▶ Task description:
Set down the data again exactly. Pictures are not part of the copy.

▶ Materials provided:

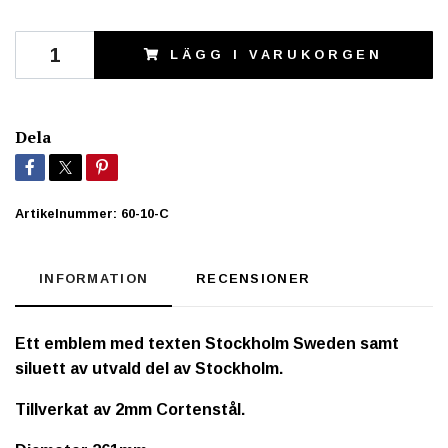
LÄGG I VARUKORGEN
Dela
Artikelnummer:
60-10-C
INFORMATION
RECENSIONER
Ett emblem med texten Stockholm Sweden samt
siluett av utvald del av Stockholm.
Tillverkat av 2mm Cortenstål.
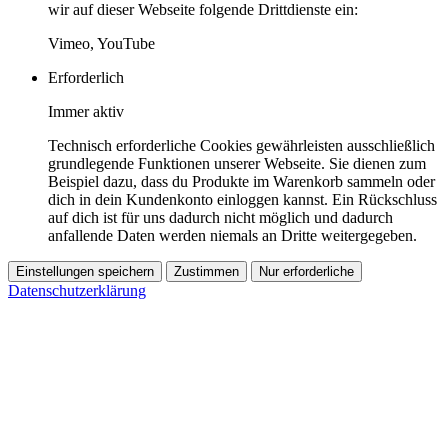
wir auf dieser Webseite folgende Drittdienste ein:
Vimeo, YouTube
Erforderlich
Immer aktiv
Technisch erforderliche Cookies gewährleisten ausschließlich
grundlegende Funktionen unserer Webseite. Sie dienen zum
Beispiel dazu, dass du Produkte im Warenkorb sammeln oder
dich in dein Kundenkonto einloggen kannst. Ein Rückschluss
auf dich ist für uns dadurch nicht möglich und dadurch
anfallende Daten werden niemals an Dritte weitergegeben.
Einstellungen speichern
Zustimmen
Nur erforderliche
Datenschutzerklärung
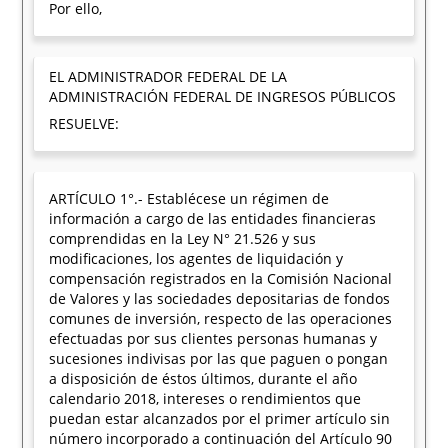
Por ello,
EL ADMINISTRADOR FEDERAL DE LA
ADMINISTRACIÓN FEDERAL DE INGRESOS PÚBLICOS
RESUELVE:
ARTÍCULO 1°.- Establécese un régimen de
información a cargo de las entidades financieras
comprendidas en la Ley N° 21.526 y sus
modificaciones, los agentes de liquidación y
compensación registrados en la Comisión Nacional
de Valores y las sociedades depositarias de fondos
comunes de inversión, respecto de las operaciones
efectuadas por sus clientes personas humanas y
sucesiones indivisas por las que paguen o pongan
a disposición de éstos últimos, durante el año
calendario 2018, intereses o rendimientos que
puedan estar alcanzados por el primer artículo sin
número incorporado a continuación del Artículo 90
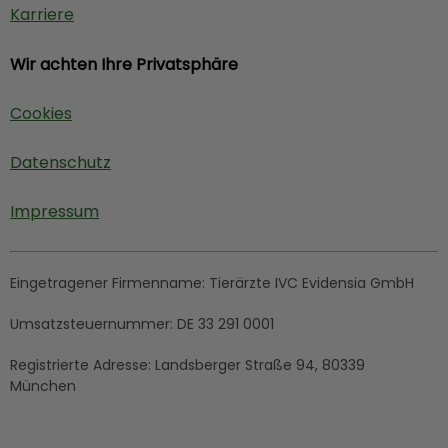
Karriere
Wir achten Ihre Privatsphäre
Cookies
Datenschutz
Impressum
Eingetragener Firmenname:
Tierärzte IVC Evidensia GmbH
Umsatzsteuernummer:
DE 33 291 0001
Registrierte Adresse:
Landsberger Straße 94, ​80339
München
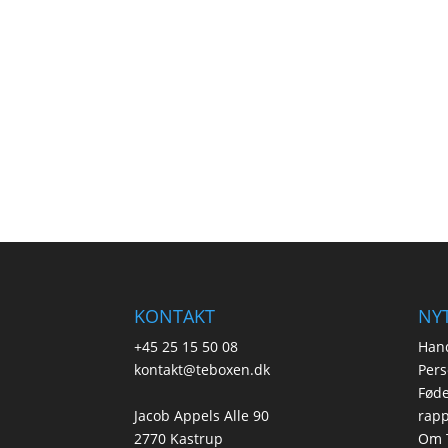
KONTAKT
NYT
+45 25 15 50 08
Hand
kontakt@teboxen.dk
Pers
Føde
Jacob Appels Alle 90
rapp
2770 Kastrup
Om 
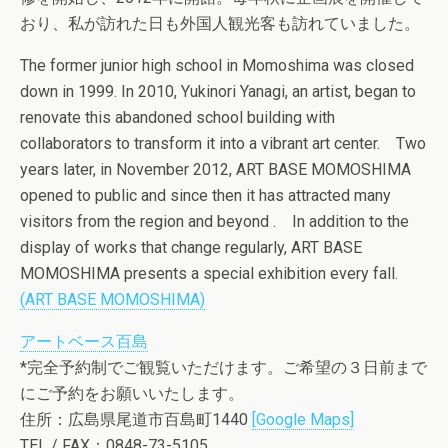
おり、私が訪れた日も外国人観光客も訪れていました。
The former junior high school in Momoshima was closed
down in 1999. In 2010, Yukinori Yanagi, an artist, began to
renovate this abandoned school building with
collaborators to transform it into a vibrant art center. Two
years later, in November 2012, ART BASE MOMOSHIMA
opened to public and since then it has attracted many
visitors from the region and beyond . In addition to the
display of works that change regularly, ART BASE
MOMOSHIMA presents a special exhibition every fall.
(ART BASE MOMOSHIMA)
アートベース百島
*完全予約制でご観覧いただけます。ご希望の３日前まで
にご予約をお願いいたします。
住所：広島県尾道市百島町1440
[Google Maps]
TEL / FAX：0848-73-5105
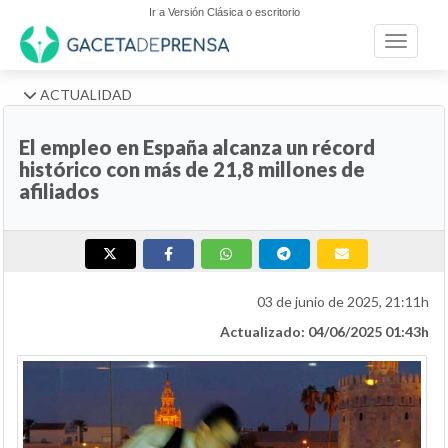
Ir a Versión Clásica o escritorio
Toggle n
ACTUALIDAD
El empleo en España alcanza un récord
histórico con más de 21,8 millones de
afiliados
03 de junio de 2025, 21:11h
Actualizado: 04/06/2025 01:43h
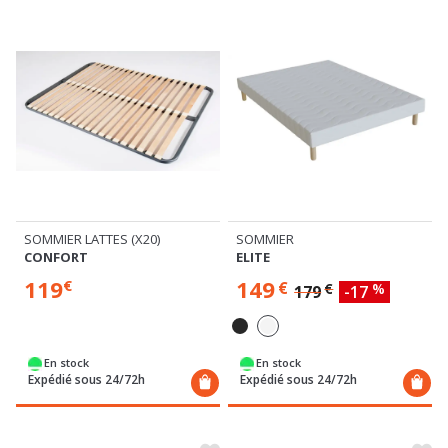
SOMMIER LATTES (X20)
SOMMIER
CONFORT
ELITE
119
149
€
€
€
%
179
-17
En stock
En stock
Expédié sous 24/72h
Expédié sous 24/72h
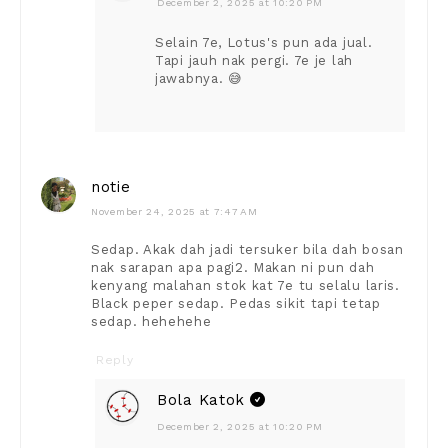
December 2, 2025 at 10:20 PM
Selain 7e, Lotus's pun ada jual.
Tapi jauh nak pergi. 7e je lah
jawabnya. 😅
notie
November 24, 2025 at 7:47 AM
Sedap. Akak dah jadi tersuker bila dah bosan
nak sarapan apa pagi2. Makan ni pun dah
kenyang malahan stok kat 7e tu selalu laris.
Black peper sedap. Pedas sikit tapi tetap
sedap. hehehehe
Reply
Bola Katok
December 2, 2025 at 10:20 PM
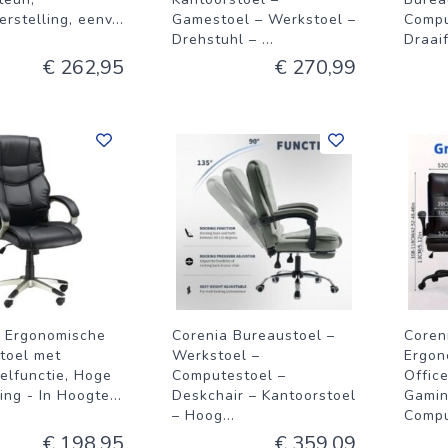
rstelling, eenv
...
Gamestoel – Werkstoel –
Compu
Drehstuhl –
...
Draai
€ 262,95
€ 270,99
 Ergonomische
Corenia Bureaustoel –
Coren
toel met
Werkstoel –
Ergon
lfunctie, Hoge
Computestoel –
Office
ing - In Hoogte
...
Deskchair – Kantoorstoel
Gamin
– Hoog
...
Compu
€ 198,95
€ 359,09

▶ Completed exercise:
LÄGG I VARUKORGEN
Dela
Artikelnummer:
60-10-C
INFORMATION
RECENSIONER
Ett emblem med texten Stockholm Sweden samt
siluett av utvald del av Stockholm.
Tillverkat av 2mm Cortenstål.
wir auf dieser Webseite folgende Drittdienste ein:
Vimeo, YouTube
Erforderlich
Immer aktiv
Technisch erforderliche Cookies gewährleisten ausschließlich
grundlegende Funktionen unserer Webseite. Sie dienen zum
Beispiel dazu, dass du Produkte im Warenkorb sammeln oder
dich in dein Kundenkonto einloggen kannst. Ein Rückschluss
auf dich ist für uns dadurch nicht möglich und dadurch
anfallende Daten werden niemals an Dritte weitergegeben.
Einstellungen speichern
Zustimmen
Nur erforderliche
Datenschutzerklärung
Por ello,
EL ADMINISTRADOR FEDERAL DE LA
ADMINISTRACIÓN FEDERAL DE INGRESOS PÚBLICOS
RESUELVE:
ARTÍCULO 1°.- Establécese un régimen de
información a cargo de las entidades financieras
comprendidas en la Ley N° 21.526 y sus
modificaciones, los agentes de liquidación y
compensación registrados en la Comisión Nacional
de Valores y las sociedades depositarias de fondos
comunes de inversión, respecto de las operaciones
efectuadas por sus clientes personas humanas y
sucesiones indivisas por las que paguen o pongan
a disposición de éstos últimos, durante el año
calendario 2018, intereses o rendimientos que
puedan estar alcanzados por el primer artículo sin
número incorporado a continuación del Artículo 90
Karriere
Wir achten Ihre Privatsphäre
Cookies
Datenschutz
Impressum
Eingetragener Firmenname:
Tierärzte IVC Evidensia GmbH
Umsatzsteuernummer:
DE 33 291 0001
Registrierte Adresse:
Landsberger Straße 94, ​80339
München
KONTAKT
NYT
+45 25 15 50 08
Hand
kontakt@teboxen.dk
Pers
Føde
Jacob Appels Alle 90
rapp
2770 Kastrup
Om 
おり、私が訪れた日も外国人観光客も訪れていました。
The former junior high school in Momoshima was closed
down in 1999. In 2010, Yukinori Yanagi, an artist, began to
renovate this abandoned school building with
collaborators to transform it into a vibrant art center. Two
years later, in November 2012, ART BASE MOMOSHIMA
opened to public and since then it has attracted many
visitors from the region and beyond . In addition to the
display of works that change regularly, ART BASE
MOMOSHIMA presents a special exhibition every fall.
(ART BASE MOMOSHIMA)
アートベース百島
*完全予約制でご観覧いただけます。ご希望の３日前まで
にご予約をお願いいたします。
住所：広島県尾道市百島町1440
[Google Maps]
TEL / FAX：0848-73-5105
Ir a Versión Clásica o escritorio
Toggle n
ACTUALIDAD
El empleo en España alcanza un récord
histórico con más de 21,8 millones de
afiliados
03 de junio de 2025, 21:11h
Actualizado: 04/06/2025 01:43h
SOMMIER LATTES (X20)
SOMMIER
CONFORT
ELITE
119
149
€
€
€
%
179
-17
En stock
En stock
Expédié sous 24/72h
Expédié sous 24/72h
December 2, 2025 at 10:20 PM
Selain 7e, Lotus's pun ada jual.
Tapi jauh nak pergi. 7e je lah
jawabnya. 😅
notie
November 24, 2025 at 7:47 AM
Sedap. Akak dah jadi tersuker bila dah bosan
nak sarapan apa pagi2. Makan ni pun dah
kenyang malahan stok kat 7e tu selalu laris.
Black peper sedap. Pedas sikit tapi tetap
sedap. hehehehe
Reply
Bola Katok
December 2, 2025 at 10:20 PM
rstelling, eenv
...
Gamestoel – Werkstoel –
Compu
Drehstuhl –
...
Draai
€ 262,95
€ 270,99
 Ergonomische
Corenia Bureaustoel –
Coren
toel met
Werkstoel –
Ergon
lfunctie, Hoge
Computestoel –
Office
ing - In Hoogte
...
Deskchair – Kantoorstoel
Gamin
– Hoog
...
Compu
€ 198,95
€ 359,09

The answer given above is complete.